Mid-July presented one of those astronomical alignments that can soothe the mind: Venus and the moon were nearly cuddling, about one degree apart.

My wife Cory and I were out to shop and walk in the park. We first noticed the lovely conjunction as we prepared to enter a supermarket at bright twilight, and stood marveling and taking photos with our cellphones. As others arrived or exited from the store, they too stopped, looked up and pulled out their phones. The scene in the sky reminded me a little of the flag of Turkey, which shows the crescent moon and star.

A conjunction has no great cosmological significance. It was a coincidence that the orbits of the moon, Venus and Earth lined up so that, for just one night, our line of sight showed the satellite and the second planet as if they were close neighbors. Actually, they were 87 million miles apart.

Later in the evening, from time to time we watched the fascinating couple as we perambulated Liberty Park. Sinking deeper into the atmosphere, they took on an orange color, the same effect as at sunset when the sun’s rays penetrate thicker layers of air, moisture and dust. We walked in the night, thankful it wasn't as fiercely hot as the daytime, talking, saying hi to moms with children, keeping track of the cosmic pair as they appeared through ancient cottonwoods and over the park’s funky architecture. Several times we heard the high long squawk of a screech owl ring out from the darkened environs of Tracy Aviary.

This happened only two days after operators of the MeerKAT Radio Telescope in South Africa released the best view yet of the region around the supermassive black hole at the center of our Milky Way Galaxy.


David Mabuza, deputy president of the Republic of South Africa, inaugurated the radio-telescope array on July 13, after "10 years of design and construction," says the project's news release online at The 64 radio dishes work together to gather signals from the cosmos, which are processed and combined by computer. Eventually, MeerKAT will become part of the larger "square kilometer array" radio telescope.

"The dishes are of a highly efficient design with up to four cryogenic receiver systems operating in different bands of the radio spectrum," according to the release. "The first installed set of receivers operates between frequencies of 900 MHz and 1670 MHz."

MeerKAT officials quoted Farhad Yusef-Zadeh of Northwestern University in Evanston, Illinois, as saying the unprecedented clarity of the view shows many details never seen before associated with the strange filaments of energy that are present. "These long and narrow magnetised filaments were discovered in the 1980s using the Very Large Array radio telescope in New Mexico, but their origin has remained a mystery," they added. Yusef-Zadeh is one of the "leading experts on the mysterious filamentary structures present near the central black hole but nowhere else in the Milky Way."

Yusef-Zadeh said the image "shows so many features never before seen, including compact sources associated with some of the filaments, that it could provide the key to cracking the code and solve this three-decade riddle," the release adds.

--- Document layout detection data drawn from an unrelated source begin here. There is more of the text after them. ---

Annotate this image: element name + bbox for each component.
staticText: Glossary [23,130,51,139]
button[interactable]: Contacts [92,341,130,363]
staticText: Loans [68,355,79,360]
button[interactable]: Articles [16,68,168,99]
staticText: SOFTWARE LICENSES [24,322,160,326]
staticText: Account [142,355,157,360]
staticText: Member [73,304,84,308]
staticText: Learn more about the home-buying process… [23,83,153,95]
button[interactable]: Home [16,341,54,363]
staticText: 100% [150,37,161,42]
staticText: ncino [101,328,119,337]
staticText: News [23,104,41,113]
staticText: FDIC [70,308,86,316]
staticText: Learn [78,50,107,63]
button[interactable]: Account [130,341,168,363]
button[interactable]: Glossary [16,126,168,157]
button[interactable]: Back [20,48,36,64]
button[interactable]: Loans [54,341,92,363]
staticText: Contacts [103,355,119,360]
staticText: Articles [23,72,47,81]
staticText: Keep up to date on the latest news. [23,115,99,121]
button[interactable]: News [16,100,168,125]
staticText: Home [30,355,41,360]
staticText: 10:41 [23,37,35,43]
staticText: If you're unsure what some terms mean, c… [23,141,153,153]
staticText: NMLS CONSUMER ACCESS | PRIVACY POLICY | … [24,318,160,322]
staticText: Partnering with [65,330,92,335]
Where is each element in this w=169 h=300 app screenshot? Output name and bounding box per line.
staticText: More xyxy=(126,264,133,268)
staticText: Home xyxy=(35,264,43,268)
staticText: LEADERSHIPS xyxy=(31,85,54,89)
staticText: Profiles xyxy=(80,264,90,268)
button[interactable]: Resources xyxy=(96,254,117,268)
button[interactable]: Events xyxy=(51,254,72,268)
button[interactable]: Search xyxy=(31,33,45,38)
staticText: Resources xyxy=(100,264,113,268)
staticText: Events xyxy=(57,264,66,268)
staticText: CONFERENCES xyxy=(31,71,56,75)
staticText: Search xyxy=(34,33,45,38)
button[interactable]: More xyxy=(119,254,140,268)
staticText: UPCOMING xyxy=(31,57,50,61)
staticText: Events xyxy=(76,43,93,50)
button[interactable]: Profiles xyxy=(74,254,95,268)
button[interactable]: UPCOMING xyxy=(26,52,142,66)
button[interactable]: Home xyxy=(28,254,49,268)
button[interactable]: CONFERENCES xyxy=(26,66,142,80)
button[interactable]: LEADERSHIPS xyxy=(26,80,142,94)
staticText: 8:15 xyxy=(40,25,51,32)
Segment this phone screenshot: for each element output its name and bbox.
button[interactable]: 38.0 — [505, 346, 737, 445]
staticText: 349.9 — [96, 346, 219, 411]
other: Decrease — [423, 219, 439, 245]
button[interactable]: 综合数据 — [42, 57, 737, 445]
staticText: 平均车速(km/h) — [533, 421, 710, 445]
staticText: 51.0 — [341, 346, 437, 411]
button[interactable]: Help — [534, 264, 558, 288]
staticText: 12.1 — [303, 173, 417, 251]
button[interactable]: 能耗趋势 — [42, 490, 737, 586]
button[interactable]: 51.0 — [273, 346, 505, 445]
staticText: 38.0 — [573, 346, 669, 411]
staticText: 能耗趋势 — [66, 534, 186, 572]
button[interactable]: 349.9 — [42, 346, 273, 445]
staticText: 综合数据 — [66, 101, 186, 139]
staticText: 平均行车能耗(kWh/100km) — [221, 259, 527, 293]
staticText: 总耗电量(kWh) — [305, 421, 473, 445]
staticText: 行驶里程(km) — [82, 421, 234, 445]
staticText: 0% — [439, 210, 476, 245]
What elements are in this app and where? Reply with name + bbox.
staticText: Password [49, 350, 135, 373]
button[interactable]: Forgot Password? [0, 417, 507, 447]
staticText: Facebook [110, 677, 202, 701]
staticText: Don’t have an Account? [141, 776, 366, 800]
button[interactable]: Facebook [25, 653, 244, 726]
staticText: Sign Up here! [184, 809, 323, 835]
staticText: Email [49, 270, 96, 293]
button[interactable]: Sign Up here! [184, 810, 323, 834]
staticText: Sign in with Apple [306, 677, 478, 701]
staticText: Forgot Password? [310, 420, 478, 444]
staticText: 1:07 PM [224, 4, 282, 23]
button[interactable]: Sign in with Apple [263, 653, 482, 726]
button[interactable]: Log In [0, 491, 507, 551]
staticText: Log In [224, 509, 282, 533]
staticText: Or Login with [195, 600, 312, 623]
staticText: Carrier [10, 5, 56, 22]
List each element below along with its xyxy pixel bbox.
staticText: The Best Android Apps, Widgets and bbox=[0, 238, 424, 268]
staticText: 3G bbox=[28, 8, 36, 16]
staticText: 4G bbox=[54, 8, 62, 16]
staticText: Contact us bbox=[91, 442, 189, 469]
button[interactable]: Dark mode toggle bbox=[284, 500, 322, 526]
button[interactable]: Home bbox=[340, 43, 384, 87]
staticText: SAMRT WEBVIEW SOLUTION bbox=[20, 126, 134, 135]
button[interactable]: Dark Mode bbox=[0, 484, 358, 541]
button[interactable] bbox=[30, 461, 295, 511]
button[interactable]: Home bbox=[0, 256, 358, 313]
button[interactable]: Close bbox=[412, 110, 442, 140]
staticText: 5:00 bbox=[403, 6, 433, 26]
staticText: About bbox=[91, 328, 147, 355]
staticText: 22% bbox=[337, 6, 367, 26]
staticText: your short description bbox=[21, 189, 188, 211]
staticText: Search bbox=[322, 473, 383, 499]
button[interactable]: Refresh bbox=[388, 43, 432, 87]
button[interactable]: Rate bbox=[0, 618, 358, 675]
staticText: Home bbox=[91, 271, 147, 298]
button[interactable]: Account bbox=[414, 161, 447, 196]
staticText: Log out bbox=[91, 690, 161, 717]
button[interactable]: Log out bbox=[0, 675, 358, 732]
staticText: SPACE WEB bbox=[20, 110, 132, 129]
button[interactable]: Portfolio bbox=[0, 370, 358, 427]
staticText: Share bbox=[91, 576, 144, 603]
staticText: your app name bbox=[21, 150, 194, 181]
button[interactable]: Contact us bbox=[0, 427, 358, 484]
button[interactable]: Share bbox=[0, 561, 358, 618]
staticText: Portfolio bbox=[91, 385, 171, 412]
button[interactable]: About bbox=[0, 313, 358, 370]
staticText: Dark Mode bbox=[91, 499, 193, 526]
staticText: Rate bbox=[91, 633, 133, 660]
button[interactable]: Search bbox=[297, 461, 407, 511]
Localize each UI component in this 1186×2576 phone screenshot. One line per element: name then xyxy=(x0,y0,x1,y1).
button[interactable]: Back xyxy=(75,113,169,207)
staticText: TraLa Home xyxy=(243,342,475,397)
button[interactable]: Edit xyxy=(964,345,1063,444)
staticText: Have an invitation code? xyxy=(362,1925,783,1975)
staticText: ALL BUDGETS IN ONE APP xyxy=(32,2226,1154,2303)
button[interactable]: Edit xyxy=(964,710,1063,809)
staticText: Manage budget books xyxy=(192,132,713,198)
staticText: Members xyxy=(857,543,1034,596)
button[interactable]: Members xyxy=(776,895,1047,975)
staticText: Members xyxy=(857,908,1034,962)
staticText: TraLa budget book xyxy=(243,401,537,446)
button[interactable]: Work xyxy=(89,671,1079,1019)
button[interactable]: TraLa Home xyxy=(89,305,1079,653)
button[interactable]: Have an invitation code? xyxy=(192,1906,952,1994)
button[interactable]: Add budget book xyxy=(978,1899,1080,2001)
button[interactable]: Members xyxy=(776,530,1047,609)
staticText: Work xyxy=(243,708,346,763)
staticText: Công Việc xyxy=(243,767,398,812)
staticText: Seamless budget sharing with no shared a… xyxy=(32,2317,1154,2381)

The placid cosmos that we see when we gaze upward at night only seems calm because our perspective is limited. Remember supernovas, neutron stars and explosions of X-rays. At the center of our Milky Way Galaxy is a gigantic black hole seething with energy, an entity called Sagittarius A* (abbreviated as Sgr A*, with the asterisk pronounced "star"). It is an estimated 4 million times the mass of our sun. Whenever stars wander too close, it shreds them and pulls their remains in, except for energy that shoots out in streams. All black holes are such tremendous gravity sinks that light itself can't escape. At the center of a black hole, many physicists believe, is nothing except gravity, a single unimaginable point.

The contrast between the beautiful view from a park and the raging firestorm in the middle of our galaxy is striking. We should think of the black hole as a sort of astronomical memento mori, a reminder of the transitory nature of our seemingly settled lives and surroundings.

I find this realization a useful reminder of the wrenching changes that lurk in our everyday reality. There's the person who seems ordinary but may unexpectedly show blind hatred, chaotic misunderstanding and anger — probably most have known at least one of them. Or take the worldwide catastrophe that came unexpectedly from the blue, a comet with the dinosaurs' name on it.

In the end, something — a vehicle running a light, a germ, old age if we're lucky — has each of our names on it.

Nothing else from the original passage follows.